Tennessee Alcoholic Beverage Commission
- Abbreviation: TABC
- Formation: 1963
- Type: Public safety organization
- Headquarters: 500 James Robertson Pkwy Floor 3 Nashville, Tennessee 37243
- Executive Director: Russell Thomas
- East Tennessee Commission Member: David Tomita
- Middle Tennessee Commission Member: Ashleigh Roberts
- West Tennessee Commission Member: Tim Wirgau
- Main organ: Governing board of three appointed commissioners
- Website: www.tn.gov/abc.html/

= Tennessee Alcoholic Beverage Commission =

Agency of the U.S. state of Tennessee

The Tennessee Alcoholic Beverage Commission (TABC) is a Tennessee state government agency responsible for licensing or permitting participants in the alcoholic beverages industry in Tennessee. (Note: Tennessee is not an alcoholic beverage control state.) The agency is headquartered in Nashville, Tennessee. The agency has a three-member commission, consisting of one member each from West Tennessee, East Tennessee, and Middle Tennessee.
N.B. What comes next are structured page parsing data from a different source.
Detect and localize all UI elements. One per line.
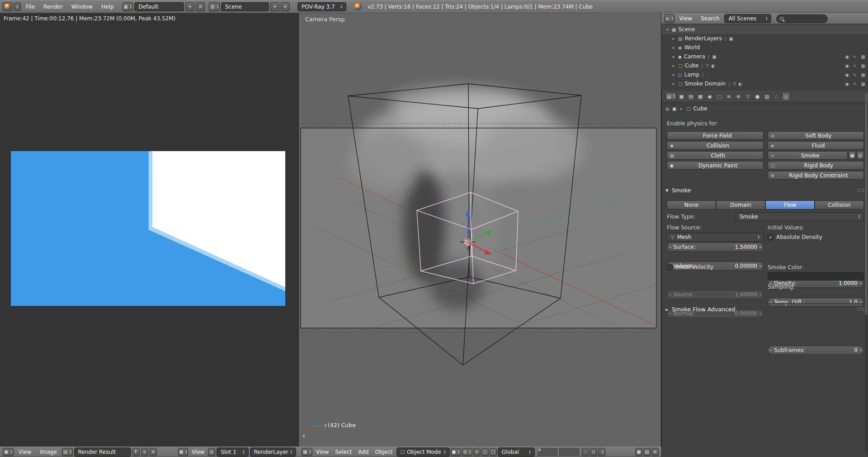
expand-icon[interactable]: ▸ <box>671 55 676 59</box>
outliner-menu-search[interactable]: Search <box>697 15 723 22</box>
tab-object-icon[interactable]: □ <box>715 92 724 101</box>
renderability-camera-icon[interactable]: ▦ <box>861 54 865 59</box>
renderability-camera-icon[interactable]: ▦ <box>861 63 865 68</box>
properties-scrollbar[interactable] <box>865 93 867 452</box>
mode-dropdown[interactable]: □Object Mode▴▾ <box>396 447 450 457</box>
decrement-arrow-icon[interactable]: ◂ <box>770 298 772 306</box>
manipulator-translate-button[interactable]: + <box>473 448 481 456</box>
layout-delete-button[interactable]: × <box>196 2 205 11</box>
collision-button[interactable]: ◉Collision <box>667 141 764 150</box>
new-image-button[interactable]: + <box>141 448 148 456</box>
selectability-arrow-icon[interactable]: ↖ <box>853 63 857 68</box>
scene-delete-button[interactable]: × <box>281 2 290 11</box>
increment-arrow-icon[interactable]: ▸ <box>760 262 761 270</box>
viewport-menu-object[interactable]: Object <box>372 449 395 455</box>
expand-icon[interactable]: ▸ <box>671 82 676 86</box>
selectability-arrow-icon[interactable]: ↖ <box>853 72 857 77</box>
soft-body-button[interactable]: ◎Soft Body <box>768 131 864 140</box>
smoke-flow-advanced-header[interactable]: ► Smoke Flow Advanced <box>665 306 865 313</box>
smoke-tab-domain[interactable]: Domain <box>716 200 765 209</box>
decrement-arrow-icon[interactable]: ◂ <box>770 346 772 354</box>
force-field-button[interactable]: ◦Force Field <box>667 131 764 140</box>
breadcrumb-object-name[interactable]: Cube <box>693 105 708 112</box>
outliner-row-renderlayers[interactable]: ▸ ▤ RenderLayers | ▣ <box>661 34 868 43</box>
pivot-point-button[interactable]: ◎▴▾ <box>462 448 472 456</box>
rigid-body-constraint-button[interactable]: ⊕Rigid Body Constraint <box>768 171 864 180</box>
layers-grid-2[interactable] <box>559 448 579 456</box>
tab-modifiers-icon[interactable]: ⊕ <box>734 92 743 101</box>
subframes-field[interactable]: ◂ Subframes: 0 ▸ <box>768 346 864 355</box>
snap-element-button[interactable]: ▴▾ <box>598 448 605 456</box>
properties-editor-type-button[interactable]: ▤▴▾ <box>665 92 676 100</box>
scene-selector[interactable]: Scene <box>221 2 269 11</box>
flow-type-dropdown[interactable]: Smoke▴▾ <box>736 212 864 221</box>
menu-render[interactable]: Render <box>40 4 66 10</box>
smoke-color-swatch[interactable] <box>768 272 864 281</box>
scene-browse-button[interactable]: ▥▴▾ <box>209 2 220 11</box>
menu-help[interactable]: Help <box>98 4 117 10</box>
visibility-eye-icon[interactable]: ◉ <box>845 54 849 59</box>
outliner-editor-type-button[interactable]: ≡▴▾ <box>664 14 675 23</box>
increment-arrow-icon[interactable]: ▸ <box>860 346 862 354</box>
rigid-body-button[interactable]: □Rigid Body <box>768 161 864 170</box>
outliner-row-camera[interactable]: ▸ ◆ Camera | ▣ ◉↖▦ <box>661 52 868 61</box>
surface-field[interactable]: ◂ Surface: 1.50000 ▸ <box>667 243 764 252</box>
image-menu-view[interactable]: View <box>15 449 35 455</box>
tab-texture-icon[interactable]: ▨ <box>763 92 771 101</box>
panel-drag-handle-icon[interactable] <box>857 307 865 311</box>
increment-arrow-icon[interactable]: ▸ <box>860 298 862 306</box>
image-editor-type-button[interactable]: ▣▴▾ <box>3 448 14 456</box>
tab-scene-icon[interactable]: ▦ <box>696 92 705 101</box>
viewport-editor-type-button[interactable]: ▦▴▾ <box>302 448 312 456</box>
outliner-row-cube[interactable]: ▸ □ Cube | ▽ ◐ ◉↖▦ <box>661 61 868 70</box>
lock-to-scene-button[interactable]: ◦ <box>582 448 589 456</box>
layout-browse-button[interactable]: ▦▴▾ <box>123 2 133 11</box>
scrollbar-thumb[interactable] <box>865 93 867 315</box>
outliner-row-smoke-domain[interactable]: ▸ □ Smoke Domain | ▽ ◐ ◉↖▦ <box>661 79 868 88</box>
layout-add-button[interactable]: + <box>185 2 194 11</box>
outliner-row-world[interactable]: ▸ ◉ World <box>661 43 868 52</box>
app-menu-button[interactable] <box>3 2 12 11</box>
smoke-tab-none[interactable]: None <box>667 200 716 209</box>
expand-icon[interactable]: ▸ <box>671 37 676 41</box>
initial-velocity-checkbox[interactable]: Initial Velocity <box>667 262 713 271</box>
tab-physics-icon[interactable]: ◎ <box>782 92 790 101</box>
layer-cell[interactable] <box>538 448 541 452</box>
temp-diff-field[interactable]: ◂ Temp. Diff.: 1.0 ▸ <box>768 298 864 307</box>
pin-icon[interactable]: ◎ <box>665 106 670 111</box>
viewport-menu-view[interactable]: View <box>313 449 331 455</box>
manipulator-rotate-button[interactable]: ○ <box>481 448 489 456</box>
panel-collapsed-icon[interactable]: ► <box>665 307 669 312</box>
outliner-menu-view[interactable]: View <box>676 15 696 22</box>
fluid-button[interactable]: ◆Fluid <box>768 141 864 150</box>
image-editor-type-button[interactable]: ▣▴▾ <box>178 448 188 456</box>
tab-constraints-icon[interactable]: ≡ <box>725 92 733 101</box>
image-browse-button[interactable]: ▤▴▾ <box>62 448 73 456</box>
checkbox-unchecked-icon[interactable] <box>667 264 673 270</box>
decrement-arrow-icon[interactable]: ◂ <box>669 243 671 251</box>
outliner-row-lamp[interactable]: ▸ ○ Lamp | ◦ ◉↖▦ <box>661 70 868 79</box>
renderability-camera-icon[interactable]: ▦ <box>861 81 865 86</box>
slot-dropdown[interactable]: Slot 1▴▾ <box>217 447 248 457</box>
render-still-button[interactable]: ▣ <box>635 448 642 456</box>
visibility-eye-icon[interactable]: ◉ <box>845 81 849 86</box>
menu-file[interactable]: File <box>22 4 38 10</box>
menu-window[interactable]: Window <box>68 4 96 10</box>
outliner-search-input[interactable] <box>776 14 828 23</box>
tab-material-icon[interactable]: ● <box>753 92 762 101</box>
panel-expanded-icon[interactable]: ▼ <box>665 188 669 193</box>
renderability-camera-icon[interactable]: ▦ <box>861 72 865 77</box>
editor-collapse-icon[interactable]: ▴▾ <box>14 3 21 11</box>
unlink-image-button[interactable]: × <box>150 448 157 456</box>
expand-icon[interactable]: ▸ <box>671 46 676 50</box>
flow-source-dropdown[interactable]: ▽ Mesh▴▾ <box>667 233 764 242</box>
cloth-button[interactable]: ▤Cloth <box>667 151 764 160</box>
layout-selector[interactable]: Default <box>134 2 184 11</box>
absolute-density-checkbox[interactable]: ✓ Absolute Density <box>768 233 822 242</box>
outliner-filter-dropdown[interactable]: All Scenes▴▾ <box>724 14 771 23</box>
smoke-button[interactable]: ×Smoke <box>768 151 848 160</box>
expand-icon[interactable]: ▸ <box>671 64 676 68</box>
snap-magnet-button[interactable]: ∪ <box>590 448 597 456</box>
visibility-eye-icon[interactable]: ◉ <box>845 63 849 68</box>
image-datablock-field[interactable]: Render Result <box>74 447 131 457</box>
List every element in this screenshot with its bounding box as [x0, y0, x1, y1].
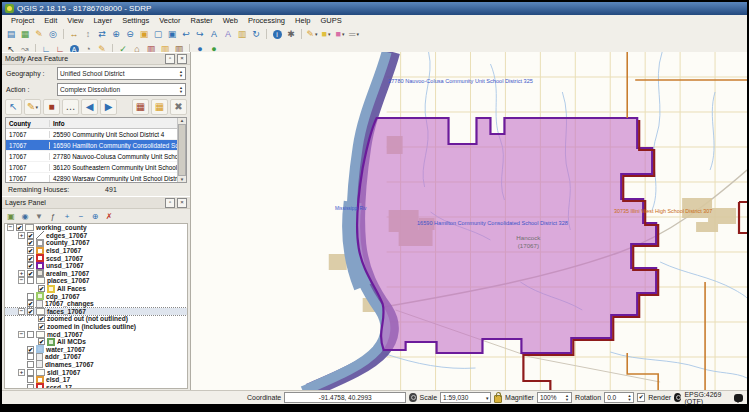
close-task-button[interactable]: ✖ — [170, 99, 187, 115]
close-panel-button[interactable]: × — [177, 198, 187, 208]
layer-checkbox[interactable]: ✔ — [27, 262, 34, 269]
menu-processing[interactable]: Processing — [243, 16, 290, 25]
run-feature-action-button[interactable]: ✱ — [284, 28, 298, 40]
layer-checkbox[interactable]: ✔ — [27, 247, 34, 254]
layer-checkbox[interactable] — [27, 353, 34, 360]
layer-checkbox[interactable]: ✔ — [27, 308, 34, 315]
layer-item-dlnames-17067[interactable]: dlnames_17067 — [5, 361, 187, 369]
crs-globe-icon[interactable] — [674, 393, 681, 402]
shape-tools-button[interactable]: ■ — [319, 28, 333, 40]
zoom-in-button[interactable]: ⊕ — [109, 28, 123, 40]
copy-features-button[interactable]: ▥ — [235, 28, 249, 40]
close-panel-button[interactable]: × — [177, 54, 187, 64]
previous-feature-button[interactable]: ◀ — [81, 99, 98, 115]
layer-item-all-faces[interactable]: ✔All Faces — [5, 285, 187, 293]
messages-icon[interactable] — [734, 394, 743, 402]
layer-checkbox[interactable] — [27, 376, 34, 383]
collapse-node-icon[interactable]: − — [18, 308, 25, 315]
lock-scale-icon[interactable] — [494, 395, 502, 403]
rotation-spinner[interactable]: 0.0 ▲▼ — [604, 392, 634, 403]
pan-to-selection-button[interactable]: ↕ — [81, 28, 95, 40]
coordinate-input[interactable]: -91.4758, 40.2993 — [284, 392, 406, 403]
select-area-features-button[interactable]: ↖ — [5, 99, 22, 115]
geography-select[interactable]: Unified School District ▲▼ — [57, 67, 186, 80]
scrollbar-thumb[interactable] — [178, 124, 186, 176]
magnifier-spinner[interactable]: 100% ▲▼ — [537, 392, 572, 403]
layer-item-water-17067[interactable]: ✔water_17067 — [5, 346, 187, 354]
mouse-position-icon[interactable] — [409, 393, 416, 402]
county-column-header[interactable]: County — [6, 120, 50, 127]
review-grid-button[interactable]: ▦ — [151, 99, 168, 115]
menu-edit[interactable]: Edit — [39, 16, 62, 25]
expand-all-button[interactable]: + — [61, 211, 73, 221]
layer-item-cdp-17067[interactable]: cdp_17067 — [5, 292, 187, 300]
layer-checkbox[interactable] — [27, 361, 34, 368]
menu-vector[interactable]: Vector — [154, 16, 185, 25]
layer-item-scsd-17[interactable]: scsd_17 — [5, 383, 187, 389]
zoom-to-selection-button[interactable]: ▣ — [165, 28, 179, 40]
menu-view[interactable]: View — [62, 16, 88, 25]
layer-checkbox[interactable] — [27, 293, 34, 300]
float-panel-button[interactable]: ▫ — [165, 198, 175, 208]
zoom-last-button[interactable]: ↩ — [179, 28, 193, 40]
table-row[interactable]: 1706742890 Warsaw Community Unit School … — [6, 173, 186, 183]
layer-item-zoomed-in-includes-outline-[interactable]: ✔zoomed in (includes outline) — [5, 323, 187, 331]
menu-web[interactable]: Web — [218, 16, 243, 25]
action-select[interactable]: Complex Dissolution ▲▼ — [57, 83, 186, 96]
layer-item-elsd-17067[interactable]: ✔elsd_17067 — [5, 247, 187, 255]
layer-item-working-county[interactable]: −✔working_county — [5, 224, 187, 232]
menu-settings[interactable]: Settings — [117, 16, 154, 25]
measure-tools-button[interactable]: ═ — [347, 28, 361, 40]
layer-item-zoomed-out-not-outlined-[interactable]: ✔zoomed out (not outlined) — [5, 315, 187, 323]
collapse-node-icon[interactable]: − — [18, 277, 25, 284]
filter-legend-button[interactable]: ▼ — [33, 211, 45, 221]
layer-item-elsd-17[interactable]: elsd_17 — [5, 376, 187, 384]
menu-project[interactable]: Project — [6, 16, 39, 25]
layer-checkbox[interactable]: ✔ — [38, 323, 45, 330]
table-row[interactable]: 1706716590 Hamilton Community Consolidat… — [6, 140, 186, 151]
add-group-button[interactable]: ▣ — [5, 211, 17, 221]
layer-item-faces-17067[interactable]: −✔faces_17067 — [5, 308, 187, 316]
save-project-button[interactable]: ▤ — [4, 28, 18, 40]
table-row[interactable]: 1706736120 Southeastern Community Unit S… — [6, 162, 186, 173]
scale-select[interactable]: 1:59,030 ▾ — [440, 392, 491, 403]
identify-features-button[interactable]: i — [270, 28, 284, 40]
pan-map-button[interactable]: ↔ — [67, 28, 81, 40]
zoom-swap-button[interactable]: ⇄ — [95, 28, 109, 40]
layer-item-sldl-17067[interactable]: +sldl_17067 — [5, 368, 187, 376]
scroll-down-icon[interactable]: ▼ — [180, 177, 184, 182]
map-canvas[interactable]: 27780 Nauvoo-Colusa Community Unit Schoo… — [191, 52, 747, 391]
modify-tool-button[interactable]: ■ — [43, 99, 60, 115]
scroll-up-icon[interactable]: ▲ — [180, 118, 184, 123]
float-panel-button[interactable]: ▫ — [165, 54, 175, 64]
table-row[interactable]: 1706727780 Nauvoo-Colusa Community Unit … — [6, 151, 186, 162]
layer-checkbox[interactable] — [27, 369, 34, 376]
crs-status[interactable]: EPSG:4269 (OTF) — [684, 391, 731, 405]
zoom-to-layer-button[interactable]: ▢ — [151, 28, 165, 40]
collapse-node-icon[interactable]: − — [7, 224, 14, 231]
expand-node-icon[interactable]: + — [18, 270, 25, 277]
info-column-header[interactable]: Info — [50, 120, 186, 127]
layer-item-places-17067[interactable]: −places_17067 — [5, 277, 187, 285]
summary-table-button[interactable]: ▦ — [132, 99, 149, 115]
style-manager-button[interactable]: ✎ — [32, 28, 46, 40]
table-scrollbar[interactable]: ▲ ▼ — [177, 118, 186, 182]
edit-attributes-button[interactable]: ✎ — [24, 99, 41, 115]
menu-gups[interactable]: GUPS — [315, 16, 346, 25]
menu-help[interactable]: Help — [290, 16, 315, 25]
layer-checkbox[interactable] — [27, 331, 34, 338]
next-feature-button[interactable]: ▶ — [100, 99, 117, 115]
layer-item-county-17067[interactable]: ✔county_17067 — [5, 239, 187, 247]
layer-checkbox[interactable]: ✔ — [16, 224, 23, 231]
attribute-form-button[interactable]: A — [221, 28, 235, 40]
selection-color-button[interactable]: ■ — [333, 28, 347, 40]
layer-checkbox[interactable]: ✔ — [27, 270, 34, 277]
collapse-node-icon[interactable]: − — [18, 331, 25, 338]
add-layer-button[interactable]: ⊕ — [89, 211, 101, 221]
layer-checkbox[interactable]: ✔ — [27, 255, 34, 262]
layer-item-addr-17067[interactable]: addr_17067 — [5, 353, 187, 361]
layer-item-arealm-17067[interactable]: +✔arealm_17067 — [5, 270, 187, 278]
layer-checkbox[interactable]: ✔ — [38, 315, 45, 322]
layer-item-17067-changes[interactable]: ✔17067_changes — [5, 300, 187, 308]
layer-item-mcd-17067[interactable]: −mcd_17067 — [5, 330, 187, 338]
As of July 2024, the executive director is Russell Thomas.

==Leadership==
The agency is governed by a three-member commission appointed by the Governor of Tennessee, each member residing in a different Grand Division and serving a term concurrent with the governor’s term of office. The commission members are David Tomita for East Tennessee, Ashleigh Roberts for Middle Tennessee, and Tim Wirgau for West Tennessee.

==History==
The Tennessee Alcoholic Beverage Commission was founded in 1963.